Poverty’s classroom

What’s the secret to better education for all? Unions.

Seth Sandronsky is a Sacramento-based freelance writer

I am not the best nor the worst teacher. But my experiences in the classroom and in life have taught me something about education, poverty and unions.

I begin with a young man, a student in my writing class at ITT Technical Institute in Rancho Cordova months before the housing bubble crashed the economy. He was pleasant and could talk a blue streak around his classmates. Yet he was also underprepared for the coursework. Why?

Part of the answer arrived in classroom readings and writings. I saw that my student was from a background unburdened with surplus cash. That matters.

Then and now, our political leaders focus, almost obsessively, on education as the public policy for opportunity. It’s as if what happens in the lives of students and their parents outside classrooms is of no consequence.

Recent U.S. Census Bureau data reveals that 22 percent of kids, or more than one in five, lives in officially poor households ($22,113 for a family of two adults and two kids).

Cut to 25 years ago. As a teacher, my wife saw the impacts of poverty on the lives of her students at a low-income elementary school in Sacramento. Being poor did not help them learn.

Schools reveal but the tip of the poverty iceberg. To be clear, education is not the cause of the national trend of growing poverty since the 1970s.

To better understand such dynamics, we might look past the conventional wisdom that education alone is the path to a better life.

In Class Dismissed: Why We Cannot Teach or Learn Our Way Out of Inequality, author John Marsh, citing census and labor-market data, suggests that the plunge in the percentage of American workers in labor unions over the past 30 years correlates with rising poverty rates. Think about it. If ordinary workers can’t bargain collectively with employers over pay and working conditions, guess who gets the bigger and smaller slices of the pie?

Instead of prioritizing how to improve what happens to women and men on the job, political leaders scapegoat students, teachers and schools for varied failures.

While political leadership backs education as the only path to prosperity, we witnessed the death of the Employee Free Choice Act, despite Democratic control of the White House and Congress. Recall that the EFCA would have boosted workers’ opportunities to form unions and bargain first contracts with employers.
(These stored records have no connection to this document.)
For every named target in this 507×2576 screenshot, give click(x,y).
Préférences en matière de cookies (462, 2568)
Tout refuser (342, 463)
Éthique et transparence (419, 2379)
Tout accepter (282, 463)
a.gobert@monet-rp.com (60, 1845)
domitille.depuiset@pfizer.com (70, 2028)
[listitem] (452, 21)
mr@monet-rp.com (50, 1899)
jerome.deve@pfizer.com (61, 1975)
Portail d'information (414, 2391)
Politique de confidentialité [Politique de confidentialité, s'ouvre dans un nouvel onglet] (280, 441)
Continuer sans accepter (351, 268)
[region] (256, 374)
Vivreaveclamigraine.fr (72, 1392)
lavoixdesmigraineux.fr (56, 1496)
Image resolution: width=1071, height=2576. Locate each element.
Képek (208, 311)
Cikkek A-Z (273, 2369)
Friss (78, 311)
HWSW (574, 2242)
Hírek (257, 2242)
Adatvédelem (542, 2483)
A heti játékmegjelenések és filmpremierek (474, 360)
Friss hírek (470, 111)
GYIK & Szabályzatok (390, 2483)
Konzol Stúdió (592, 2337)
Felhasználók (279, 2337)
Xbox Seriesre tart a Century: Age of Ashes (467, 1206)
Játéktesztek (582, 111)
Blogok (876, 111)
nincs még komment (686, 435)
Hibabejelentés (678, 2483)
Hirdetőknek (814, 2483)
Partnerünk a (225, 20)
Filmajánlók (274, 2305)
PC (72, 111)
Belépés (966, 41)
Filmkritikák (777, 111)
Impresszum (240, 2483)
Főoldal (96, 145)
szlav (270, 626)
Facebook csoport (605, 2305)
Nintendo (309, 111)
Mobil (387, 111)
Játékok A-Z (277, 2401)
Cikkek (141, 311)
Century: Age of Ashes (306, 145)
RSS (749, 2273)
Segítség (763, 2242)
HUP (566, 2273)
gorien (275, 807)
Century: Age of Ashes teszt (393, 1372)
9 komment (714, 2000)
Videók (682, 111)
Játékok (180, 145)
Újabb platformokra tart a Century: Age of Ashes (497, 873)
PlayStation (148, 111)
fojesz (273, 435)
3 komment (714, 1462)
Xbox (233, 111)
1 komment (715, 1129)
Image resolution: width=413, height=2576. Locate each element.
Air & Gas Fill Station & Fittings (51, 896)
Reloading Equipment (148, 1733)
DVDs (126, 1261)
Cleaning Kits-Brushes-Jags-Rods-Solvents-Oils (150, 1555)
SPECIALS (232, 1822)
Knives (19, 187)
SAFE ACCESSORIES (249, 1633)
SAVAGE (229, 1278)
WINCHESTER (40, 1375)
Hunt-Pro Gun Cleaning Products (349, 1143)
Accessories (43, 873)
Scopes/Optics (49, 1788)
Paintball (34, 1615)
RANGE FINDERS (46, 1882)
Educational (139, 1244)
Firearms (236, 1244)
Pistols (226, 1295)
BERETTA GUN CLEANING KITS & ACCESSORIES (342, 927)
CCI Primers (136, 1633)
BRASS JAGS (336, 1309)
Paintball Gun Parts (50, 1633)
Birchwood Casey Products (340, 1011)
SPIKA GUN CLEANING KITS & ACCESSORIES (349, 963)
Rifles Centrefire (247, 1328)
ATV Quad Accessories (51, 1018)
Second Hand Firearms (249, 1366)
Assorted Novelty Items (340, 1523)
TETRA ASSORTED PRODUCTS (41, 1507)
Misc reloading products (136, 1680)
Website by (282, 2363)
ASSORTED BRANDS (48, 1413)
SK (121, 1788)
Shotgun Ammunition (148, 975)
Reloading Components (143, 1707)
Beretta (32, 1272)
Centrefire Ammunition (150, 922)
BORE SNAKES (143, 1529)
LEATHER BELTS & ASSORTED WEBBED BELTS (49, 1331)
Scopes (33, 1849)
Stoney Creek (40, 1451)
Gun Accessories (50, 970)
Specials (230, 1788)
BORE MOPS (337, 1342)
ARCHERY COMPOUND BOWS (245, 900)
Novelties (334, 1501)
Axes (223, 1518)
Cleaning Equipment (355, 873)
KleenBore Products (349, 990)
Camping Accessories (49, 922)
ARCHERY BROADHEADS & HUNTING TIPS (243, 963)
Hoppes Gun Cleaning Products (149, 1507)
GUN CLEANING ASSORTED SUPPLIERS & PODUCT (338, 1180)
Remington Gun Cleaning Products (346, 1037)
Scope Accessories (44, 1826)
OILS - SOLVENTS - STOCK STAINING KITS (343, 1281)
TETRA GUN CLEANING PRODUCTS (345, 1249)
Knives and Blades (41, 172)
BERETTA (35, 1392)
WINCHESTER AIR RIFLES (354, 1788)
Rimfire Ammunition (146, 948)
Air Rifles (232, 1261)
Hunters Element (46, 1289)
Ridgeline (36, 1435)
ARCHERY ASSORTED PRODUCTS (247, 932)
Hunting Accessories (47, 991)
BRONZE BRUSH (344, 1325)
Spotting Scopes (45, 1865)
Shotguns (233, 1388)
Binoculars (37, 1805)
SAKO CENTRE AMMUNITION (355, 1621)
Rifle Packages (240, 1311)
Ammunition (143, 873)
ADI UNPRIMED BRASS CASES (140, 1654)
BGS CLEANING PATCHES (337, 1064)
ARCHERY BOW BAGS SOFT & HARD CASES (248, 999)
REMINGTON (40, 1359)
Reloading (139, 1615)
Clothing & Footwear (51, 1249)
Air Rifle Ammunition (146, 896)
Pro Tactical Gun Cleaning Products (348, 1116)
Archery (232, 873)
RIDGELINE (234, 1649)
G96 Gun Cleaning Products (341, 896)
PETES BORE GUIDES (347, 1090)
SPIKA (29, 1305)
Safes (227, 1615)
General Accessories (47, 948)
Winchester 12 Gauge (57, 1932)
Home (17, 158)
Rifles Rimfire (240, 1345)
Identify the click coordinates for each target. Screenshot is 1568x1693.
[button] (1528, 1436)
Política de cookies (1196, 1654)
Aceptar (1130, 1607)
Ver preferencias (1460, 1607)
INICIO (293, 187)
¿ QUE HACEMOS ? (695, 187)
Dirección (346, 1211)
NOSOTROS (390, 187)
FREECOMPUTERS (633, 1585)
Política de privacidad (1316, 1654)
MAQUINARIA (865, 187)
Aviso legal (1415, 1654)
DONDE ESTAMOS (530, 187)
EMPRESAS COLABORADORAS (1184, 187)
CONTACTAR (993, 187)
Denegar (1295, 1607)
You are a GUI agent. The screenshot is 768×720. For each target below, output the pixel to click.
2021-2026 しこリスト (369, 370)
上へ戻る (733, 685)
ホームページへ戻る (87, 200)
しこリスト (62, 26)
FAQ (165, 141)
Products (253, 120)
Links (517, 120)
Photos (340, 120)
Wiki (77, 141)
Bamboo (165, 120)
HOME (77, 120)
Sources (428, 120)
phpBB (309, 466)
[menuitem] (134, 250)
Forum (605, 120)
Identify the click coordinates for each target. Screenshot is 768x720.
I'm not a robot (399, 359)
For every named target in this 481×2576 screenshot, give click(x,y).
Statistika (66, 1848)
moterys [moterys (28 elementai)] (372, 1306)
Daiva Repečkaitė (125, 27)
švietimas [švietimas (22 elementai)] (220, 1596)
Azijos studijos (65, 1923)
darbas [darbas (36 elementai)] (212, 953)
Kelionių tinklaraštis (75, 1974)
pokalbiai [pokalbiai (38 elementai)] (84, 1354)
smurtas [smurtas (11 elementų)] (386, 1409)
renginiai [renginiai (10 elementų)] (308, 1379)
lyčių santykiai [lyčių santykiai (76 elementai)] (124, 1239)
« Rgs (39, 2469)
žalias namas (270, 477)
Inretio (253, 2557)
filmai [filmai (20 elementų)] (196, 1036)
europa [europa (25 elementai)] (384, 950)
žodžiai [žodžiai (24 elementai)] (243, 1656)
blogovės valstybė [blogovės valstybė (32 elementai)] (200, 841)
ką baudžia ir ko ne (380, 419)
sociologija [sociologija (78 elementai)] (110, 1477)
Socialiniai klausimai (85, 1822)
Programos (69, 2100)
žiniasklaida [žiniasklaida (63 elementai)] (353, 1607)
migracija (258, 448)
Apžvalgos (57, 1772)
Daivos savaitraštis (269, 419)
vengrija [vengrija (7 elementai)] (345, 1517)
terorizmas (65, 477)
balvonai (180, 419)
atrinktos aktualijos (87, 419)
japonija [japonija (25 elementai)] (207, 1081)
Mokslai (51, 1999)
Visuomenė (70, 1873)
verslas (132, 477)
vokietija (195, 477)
My late mom and dad ensured that my sister and I grew up in a middle-income household. How? Our parents were labor-union members. Thus, as kids, material and mental advantages, from food to books, surrounded us.

Current poverty rates are a national disgrace. Public policy to solve this outrage must better people’s lives before they arrive in classrooms. Help them be in a labor union. Watch poverty rates fall. Parents, students and teachers across our nation will see the difference.